The embodiment of the application discloses a distributed data storage method, a system, a device and a storage medium, wherein the access frequency of server performance data, database table data and database table data is obtained; wherein the access frequency comprises a table data access frequency and a metadata access frequency; the server performance data comprises the memory size, the hard disk size and the processor performance of the server; dividing the database table data into a plurality of classification tables according to the access frequency, and transmitting the classification tables to corresponding access areas; and then determining a server storage path of database table data in each access area according to the access frequency and the server performance data, and storing the database table data according to the storage path. The utilization efficiency of the server performance is improved, and the feedback time is reduced. The embodiment of the application can be widely applied to the technical field of data processing.

Description

Distributed data storage method, system, device and storage medium
Technical Field
The present application relates to the field of data processing technologies, and in particular, to a distributed data storage method, system, device, and storage medium.
Background
The distributed storage is a technology for providing storage services together by a plurality of nodes through networking connection, and the data are stored in a scattered manner on a plurality of independent servers.

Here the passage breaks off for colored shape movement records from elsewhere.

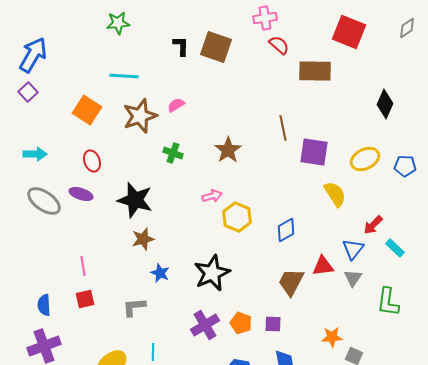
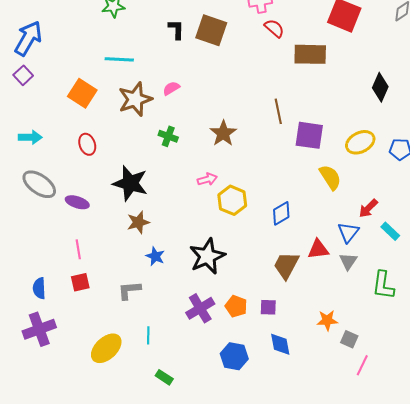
purple ellipse: (81, 194) -> (77, 202), moved

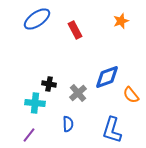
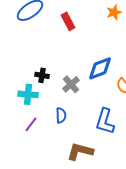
purple line: (29, 135) -> (31, 124), moved

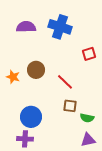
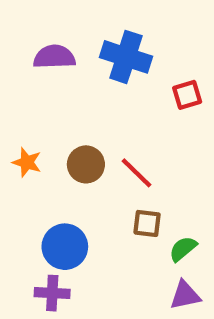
red square: (89, 54) -> (187, 95), moved
brown circle: (36, 70) -> (86, 164), moved
green semicircle: (87, 118) -> (183, 249), turned 128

However, the performance and network transmission performance of different servers are different, the frequency of data reading is also different, and the data is simply stored in a scattered way, so that the operation can lead to the situation that when the data is accessed, the time is fed back due to the limitation of the performance of the servers, and meanwhile, the performance resources of the servers cannot be fully utilized.
Disclosure of Invention
Accordingly, an objective of the embodiments of the present application is to provide a distributed data storage method, system, device and storage medium, which provide different storage strategies according to the access frequency of data and the performance of a server, so as to reduce the feedback time.
In a first aspect, an embodiment of the present application provides a distributed data storage method, including the following steps:
acquiring server performance data, database table data and access frequency of the database table data; wherein the access frequency comprises a table data access frequency and a metadata access frequency; the server performance data comprises the memory size, the hard disk size and the processor performance of the server;
dividing the database table data into a plurality of classification tables according to the access frequency, and transmitting the classification tables to corresponding access areas;
and in each access area, determining a server storage path of database table data according to the access frequency and the server performance data, and storing the database table data according to the storage path.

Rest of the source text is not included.